● **What you need to do**: Pictures aside, repeat all the entries below exactly as they appear.

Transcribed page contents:
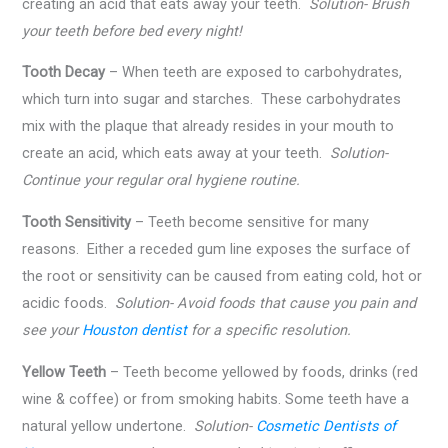
creating an acid that eats away your teeth.
Solution- Brush
your teeth before bed every night!
Tooth Decay
– When teeth are exposed to carbohydrates,
which turn into sugar and starches. These carbohydrates
mix with the plaque that already resides in your mouth to
create an acid, which eats away at your teeth.
Solution-
Continue your regular oral hygiene routine.
Tooth Sensitivity
– Teeth become sensitive for many
reasons. Either a receded gum line exposes the surface of
the root or sensitivity can be caused from eating cold, hot or
acidic foods.
Solution- Avoid foods that cause you pain and
see your
Houston dentist
for a specific resolution.
Yellow Teeth
– Teeth become yellowed by foods, drinks (red
wine & coffee) or from smoking habits. Some teeth have a
natural yellow undertone.
Solution-
Cosmetic Dentists of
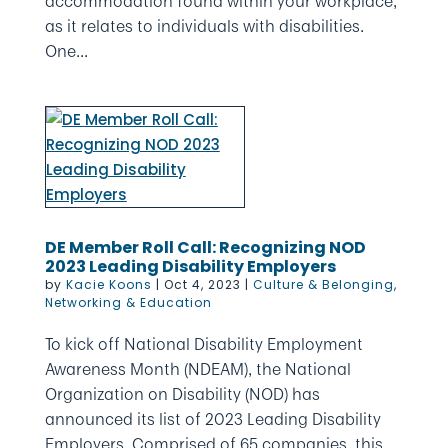
accommodation found within your workplace,
as it relates to individuals with disabilities.
One...
DE Member Roll Call: Recognizing NOD
2023 Leading Disability Employers
by
Kacie Koons
|
Oct 4, 2023
|
Culture & Belonging
,
Networking & Education
To kick off National Disability Employment
Awareness Month (NDEAM), the National
Organization on Disability (NOD) has
announced its list of 2023 Leading Disability
Employers. Comprised of 65 companies, this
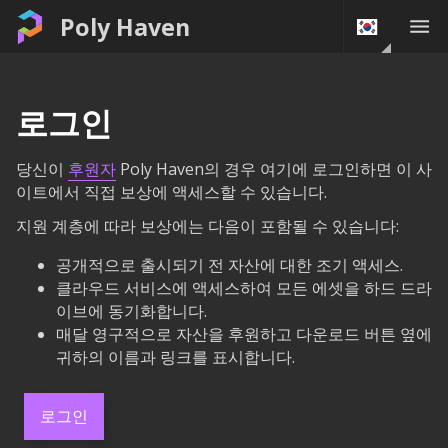
Poly Haven
로그인
당신이
후원자
Poly Haven의 경우 여기에 로그인하면 이 사
이트에서 직접 보상에 액세스할 수 있습니다.
지원 계층에 따라 보상에는 다음이 포함될 수 있습니다:
공개적으로 출시되기 전 자산에 대한 조기 액세스.
클라우드 서비스에 액세스하여 모든 에셋을 하드 드라
이브에 동기화합니다.
매달 영구적으로 자산을 후원하고 다운로드 버튼 옆에
귀하의 이름과 링크를 표시합니다.
로그인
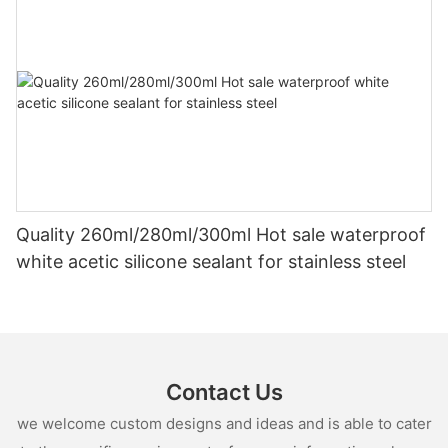
Quality 260ml/280ml/300ml Hot sale waterproof
white acetic silicone sealant for stainless steel
Contact Us
we welcome custom designs and ideas and is able to cater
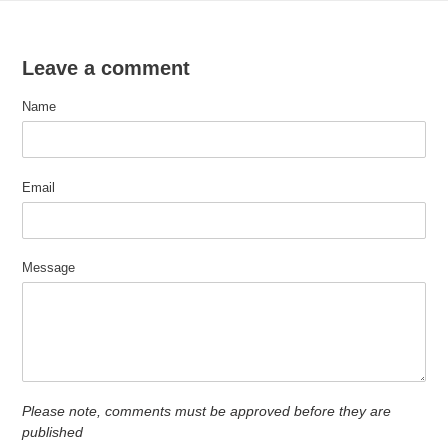
Leave a comment
Name
Email
Message
Please note, comments must be approved before they are
published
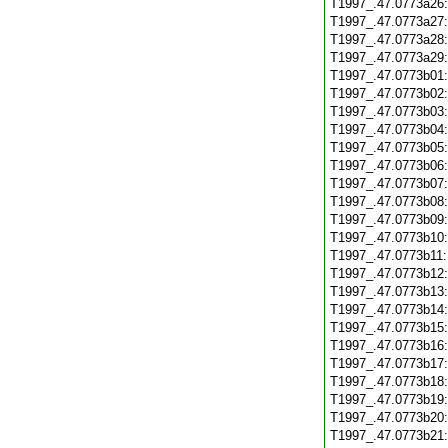
T1997_.47.0773a26
T1997_.47.0773a27
T1997_.47.0773a28
T1997_.47.0773a29
T1997_.47.0773b01
T1997_.47.0773b02
T1997_.47.0773b03
T1997_.47.0773b04
T1997_.47.0773b05
T1997_.47.0773b06
T1997_.47.0773b07
T1997_.47.0773b08
T1997_.47.0773b09
T1997_.47.0773b10
T1997_.47.0773b11
T1997_.47.0773b12
T1997_.47.0773b13
T1997_.47.0773b14
T1997_.47.0773b15
T1997_.47.0773b16
T1997_.47.0773b17
T1997_.47.0773b18
T1997_.47.0773b19
T1997_.47.0773b20
T1997_.47.0773b21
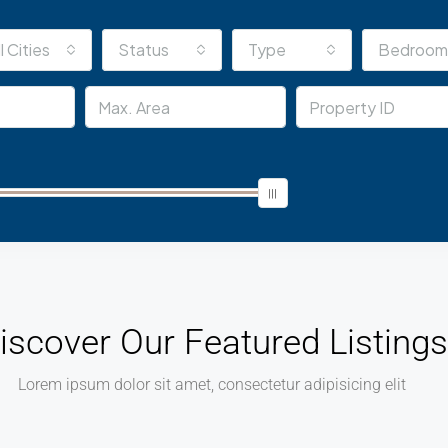
l Cities
Status
Type
Bedroom
iscover Our Featured Listings
Lorem ipsum dolor sit amet, consectetur adipisicing elit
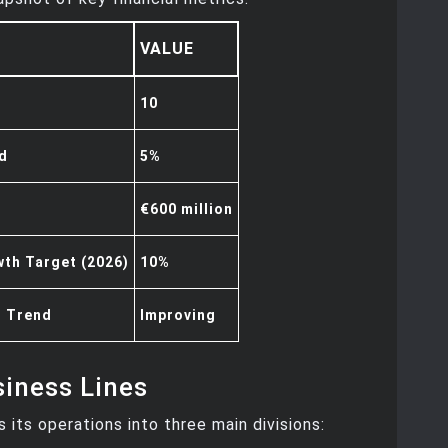
VALUE
10
ld
5%
€600 million
th Target (2026)
10%
n Trend
Improving
iness Lines
s its operations into three main divisions:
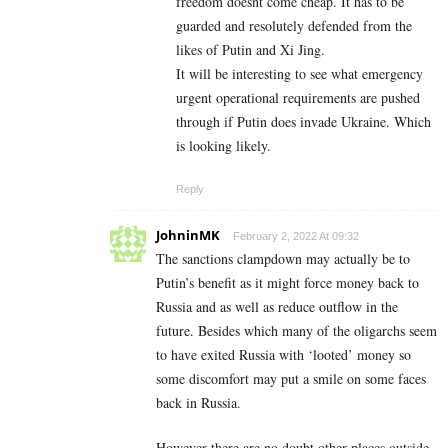
freedom doesnt come cheap. It has to be
guarded and resolutely defended from the
likes of Putin and Xi Jing.
It will be interesting to see what emergency
urgent operational requirements are pushed
through if Putin does invade Ukraine. Which
is looking likely.
Reply
JohninMK
February 2, 2022 At 09:32
The sanctions clampdown may actually be to
Putin’s benefit as it might force money back to
Russia and as well as reduce outflow in the
future. Besides which many of the oligarchs seem
to have exited Russia with ‘looted’ money so
some discomfort may put a smile on some faces
back in Russia.
However there are no doubt other places outside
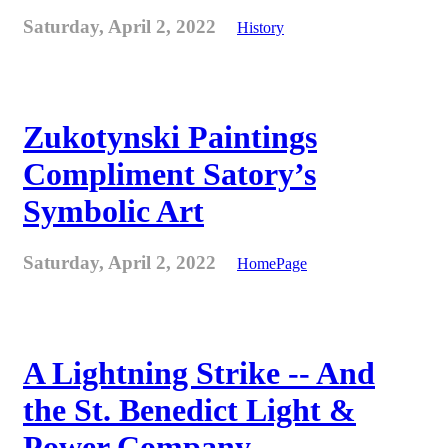
Saturday, April 2, 2022
History
Zukotynski Paintings
Compliment Satory’s
Symbolic Art
Saturday, April 2, 2022
HomePage
A Lightning Strike -- And
the St. Benedict Light &
Power Company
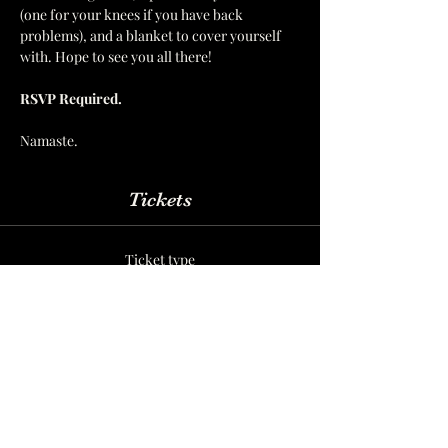
(one for your knees if you have back 
problems), and a blanket to cover yourself 
with. Hope to see you all there!  
RSVP Required.  
Namaste.
Tickets
Ticket type
Yoga Nidra
More info
Price
Per Session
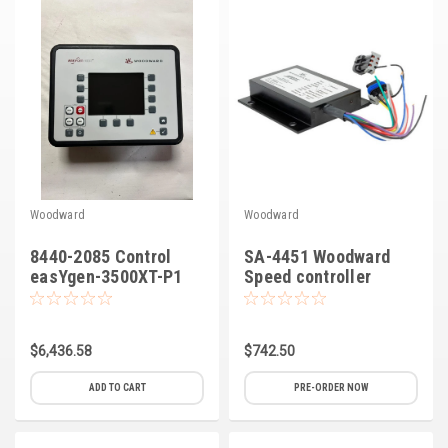
Kubota
Ace Power Products
Phasor Marine
Mitsubishi
Stamford (Cummins)
Woodward
Woodward
Mecc Alte
8440-2085 Control
SA-4451 Woodward
Governors America Corp.
easYgen-3500XT-P1
Speed controller
APECS 3100
Kohler
Other
$6,436.58
$742.50
Leroy Somer
ADD TO CART
PRE-ORDER NOW
FG Wilson/Olympian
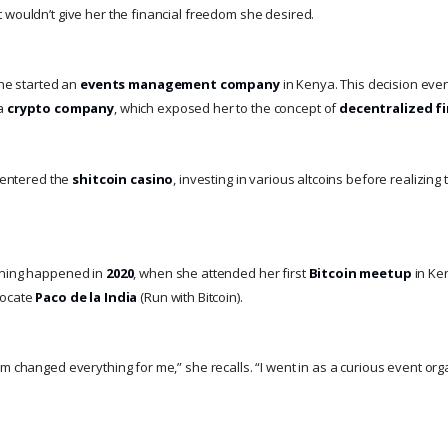
 wouldn’t give her the financial freedom she desired.
she started an
events management company
in Kenya. This decision even
 a
crypto company
, which exposed her to the concept of
decentralized f
y entered the
shitcoin casino
, investing in various altcoins before realizing 
ening happened in
2020
, when she attended her first
Bitcoin meetup
in Ke
vocate
Paco de la India
(Run with Bitcoin).
om changed everything for me,” she recalls. “I went in as a curious event or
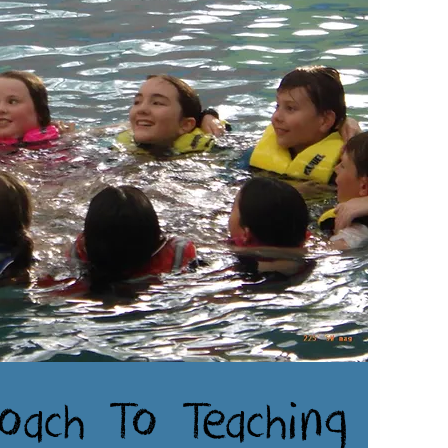
oach To Teaching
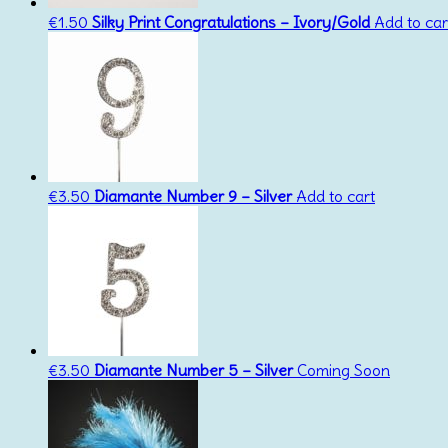
€
1.50
Silky Print Congratulations – Ivory/Gold
Add to car
€
3.50
Diamante Number 9 – Silver
Add to cart
€
3.50
Diamante Number 5 – Silver
Coming Soon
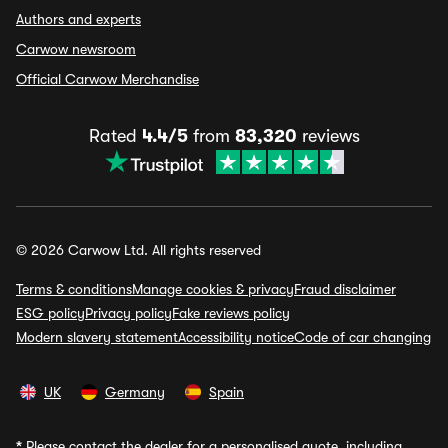
Authors and experts
Carwow newsroom
Official Carwow Merchandise
Rated
4.4/5
from
83,320
reviews
© 2026 Carwow Ltd. All rights reserved
Terms & conditions
Manage cookies & privacy
Fraud disclaimer
ESG policy
Privacy policy
Fake reviews policy
Modern slavery statement
Accessibility notice
Code of car changing
UK
Germany
Spain
*
Please contact the dealer for a personalised quote, including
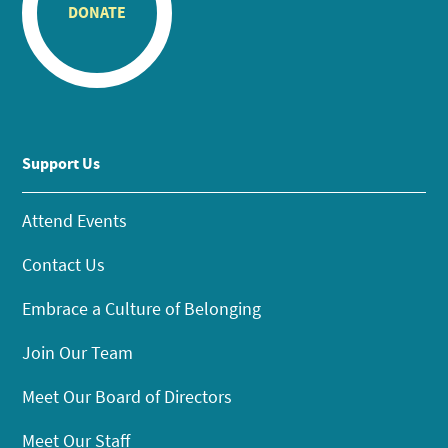
DONATE
Support Us
Attend Events
Contact Us
Embrace a Culture of Belonging
Join Our Team
Meet Our Board of Directors
Meet Our Staff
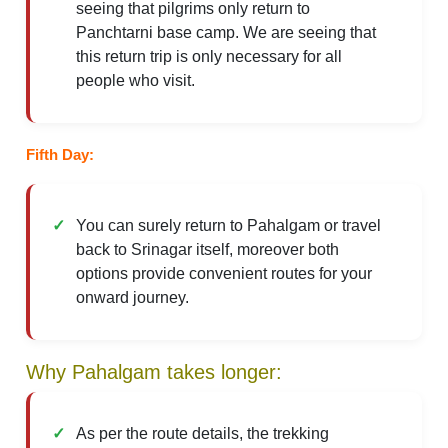
seeing that pilgrims only return to
Panchtarni base camp. We are seeing that
this return trip is only necessary for all
people who visit.
Fifth Day:
You can surely return to Pahalgam or travel
back to Srinagar itself, moreover both
options provide convenient routes for your
onward journey.
Why Pahalgam takes longer:
As per the route details, the trekking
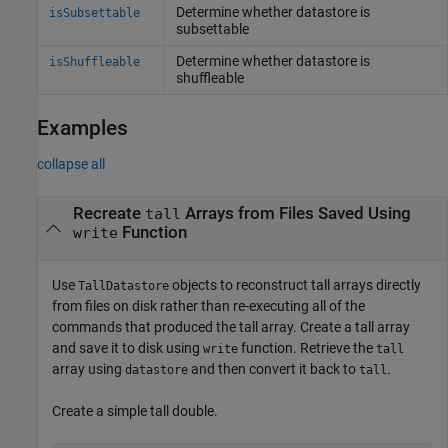
Determine whether datastore is
isSubsettable
subsettable
Determine whether datastore is
isShuffleable
shuffleable
Examples
collapse all
Recreate
Arrays from Files Saved Using
tall
Function
write
Use
objects to reconstruct tall arrays directly
TallDatastore
from files on disk rather than re-executing all of the
commands that produced the tall array. Create a tall array
and save it to disk using
function. Retrieve the
write
tall
array using
and then convert it back to
.
datastore
tall
Create a simple tall double.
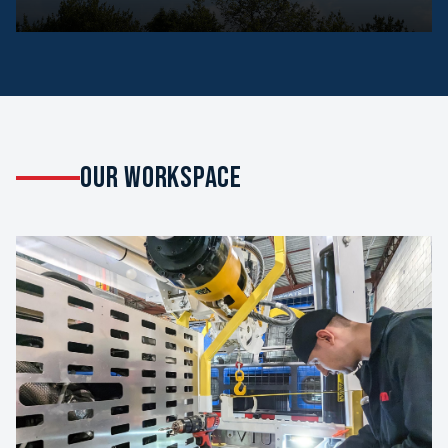
OUR WORKSPACE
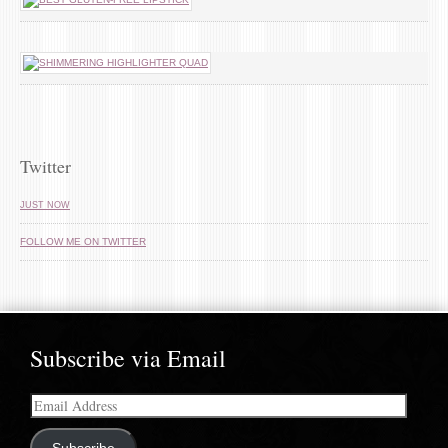
Twitter
JUST NOW
FOLLOW ME ON TWITTER
Subscribe via Email
Email
Address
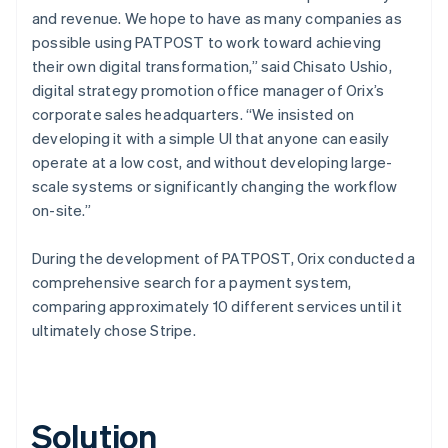
and revenue. We hope to have as many companies as
possible using PATPOST to work toward achieving
their own digital transformation,” said Chisato Ushio,
digital strategy promotion office manager of Orix’s
corporate sales headquarters. “We insisted on
developing it with a simple UI that anyone can easily
operate at a low cost, and without developing large-
scale systems or significantly changing the workflow
on-site.”
During the development of PATPOST, Orix conducted a
comprehensive search for a payment system,
comparing approximately 10 different services until it
ultimately chose Stripe.
Solution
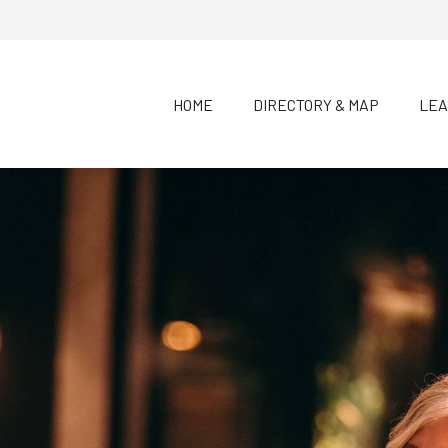
HOME
DIRECTORY & MAP
LEA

● **Answer space**:
creating an acid that eats away your teeth.
Solution- Brush
your teeth before bed every night!
Tooth Decay
– When teeth are exposed to carbohydrates,
which turn into sugar and starches. These carbohydrates
mix with the plaque that already resides in your mouth to
create an acid, which eats away at your teeth.
Solution-
Continue your regular oral hygiene routine.
Tooth Sensitivity
– Teeth become sensitive for many
reasons. Either a receded gum line exposes the surface of
the root or sensitivity can be caused from eating cold, hot or
acidic foods.
Solution- Avoid foods that cause you pain and
see your
Houston dentist
for a specific resolution.
Yellow Teeth
– Teeth become yellowed by foods, drinks (red
wine & coffee) or from smoking habits. Some teeth have a
natural yellow undertone.
Solution-
Cosmetic Dentists of
accommodation found within your workplace,
as it relates to individuals with disabilities.
One...
DE Member Roll Call: Recognizing NOD
2023 Leading Disability Employers
by
Kacie Koons
|
Oct 4, 2023
|
Culture & Belonging
,
Networking & Education
To kick off National Disability Employment
Awareness Month (NDEAM), the National
Organization on Disability (NOD) has
announced its list of 2023 Leading Disability
Employers. Comprised of 65 companies, this
Poly Haven
로그인
당신이
후원자
Poly Haven의 경우 여기에 로그인하면 이 사
이트에서 직접 보상에 액세스할 수 있습니다.
지원 계층에 따라 보상에는 다음이 포함될 수 있습니다:
공개적으로 출시되기 전 자산에 대한 조기 액세스.
클라우드 서비스에 액세스하여 모든 에셋을 하드 드라
이브에 동기화합니다.
매달 영구적으로 자산을 후원하고 다운로드 버튼 옆에
귀하의 이름과 링크를 표시합니다.
로그인
Quality 260ml/280ml/300ml Hot sale waterproof
white acetic silicone sealant for stainless steel
Contact Us
we welcome custom designs and ideas and is able to cater
Leave a comment
Name
Email
Message
Please note, comments must be approved before they are
published
T1997_.47.0773a26
T1997_.47.0773a27
T1997_.47.0773a28
T1997_.47.0773a29
T1997_.47.0773b01
T1997_.47.0773b02
T1997_.47.0773b03
T1997_.47.0773b04
T1997_.47.0773b05
T1997_.47.0773b06
T1997_.47.0773b07
T1997_.47.0773b08
T1997_.47.0773b09
T1997_.47.0773b10
T1997_.47.0773b11
T1997_.47.0773b12
T1997_.47.0773b13
T1997_.47.0773b14
T1997_.47.0773b15
T1997_.47.0773b16
T1997_.47.0773b17
T1997_.47.0773b18
T1997_.47.0773b19
T1997_.47.0773b20
T1997_.47.0773b21
l Cities
Status
Type
Bedroom
iscover Our Featured Listings
Lorem ipsum dolor sit amet, consectetur adipisicing elit
VALUE
10
ld
5%
€600 million
th Target (2026)
10%
n Trend
Improving
iness Lines
s its operations into three main divisions:
freedom doesnt come cheap. It has to be
guarded and resolutely defended from the
likes of Putin and Xi Jing.
It will be interesting to see what emergency
urgent operational requirements are pushed
through if Putin does invade Ukraine. Which
is looking likely.
Reply
JohninMK
February 2, 2022 At 09:32
The sanctions clampdown may actually be to
Putin’s benefit as it might force money back to
Russia and as well as reduce outflow in the
future. Besides which many of the oligarchs seem
to have exited Russia with ‘looted’ money so
some discomfort may put a smile on some faces
back in Russia.
However there are no doubt other places outside
Saturday, April 2, 2022
History
Zukotynski Paintings
Compliment Satory’s
Symbolic Art
Saturday, April 2, 2022
HomePage
A Lightning Strike -- And
the St. Benedict Light &
Power Company
(one for your knees if you have back 
problems), and a blanket to cover yourself 
with. Hope to see you all there!  
RSVP Required.  
Namaste.
Tickets
Ticket type
Yoga Nidra
More info
Price
Per Session
Kubota
Ace Power Products
Phasor Marine
Mitsubishi
Stamford (Cummins)
Woodward
Woodward
Mecc Alte
8440-2085 Control
SA-4451 Woodward
Governors America Corp.
easYgen-3500XT-P1
Speed controller
APECS 3100
Kohler
Other
$6,436.58
$742.50
Leroy Somer
ADD TO CART
PRE-ORDER NOW
FG Wilson/Olympian
 wouldn’t give her the financial freedom she desired.
she started an
events management company
in Kenya. This decision even
 a
crypto company
, which exposed her to the concept of
decentralized f
y entered the
shitcoin casino
, investing in various altcoins before realizing 
ening happened in
2020
, when she attended her first
Bitcoin meetup
in Ke
vocate
Paco de la India
(Run with Bitcoin).
om changed everything for me,” she recalls. “I went in as a curious event or
oach To Teaching
€
1.50
Silky Print Congratulations – Ivory/Gold
Add to car
€
3.50
Diamante Number 9 – Silver
Add to cart
€
3.50
Diamante Number 5 – Silver
Coming Soon
Authors and experts
Carwow newsroom
Official Carwow Merchandise
Rated
4.4/5
from
83,320
reviews
© 2026 Carwow Ltd. All rights reserved
Terms & conditions
Manage cookies & privacy
Fraud disclaimer
ESG policy
Privacy policy
Fake reviews policy
Modern slavery statement
Accessibility notice
Code of car changing
UK
Germany
Spain
*
Please contact the dealer for a personalised quote, including
DONATE
Support Us
Attend Events
Contact Us
Embrace a Culture of Belonging
Join Our Team
Meet Our Board of Directors
Meet Our Staff
seeing that pilgrims only return to
Panchtarni base camp. We are seeing that
this return trip is only necessary for all
people who visit.
Fifth Day:
You can surely return to Pahalgam or travel
back to Srinagar itself, moreover both
options provide convenient routes for your
onward journey.
Why Pahalgam takes longer:
As per the route details, the trekking
Determine whether datastore is
isSubsettable
subsettable
Determine whether datastore is
isShuffleable
shuffleable
Examples
collapse all
Recreate
Arrays from Files Saved Using
tall
Function
write
Use
objects to reconstruct tall arrays directly
TallDatastore
from files on disk rather than re-executing all of the
commands that produced the tall array. Create a tall array
and save it to disk using
function. Retrieve the
write
tall
array using
and then convert it back to
.
datastore
tall
Create a simple tall double.
OUR WORKSPACE
Twitter
JUST NOW
FOLLOW ME ON TWITTER
Subscribe via Email
Email
Address
and revenue. We hope to have as many companies as
possible using PATPOST to work toward achieving
their own digital transformation,” said Chisato Ushio,
digital strategy promotion office manager of Orix’s
corporate sales headquarters. “We insisted on
developing it with a simple UI that anyone can easily
operate at a low cost, and without developing large-
scale systems or significantly changing the workflow
on-site.”
During the development of PATPOST, Orix conducted a
comprehensive search for a payment system,
comparing approximately 10 different services until it
ultimately chose Stripe.
Solution
HOME
DIRECTORY & MAP
LEA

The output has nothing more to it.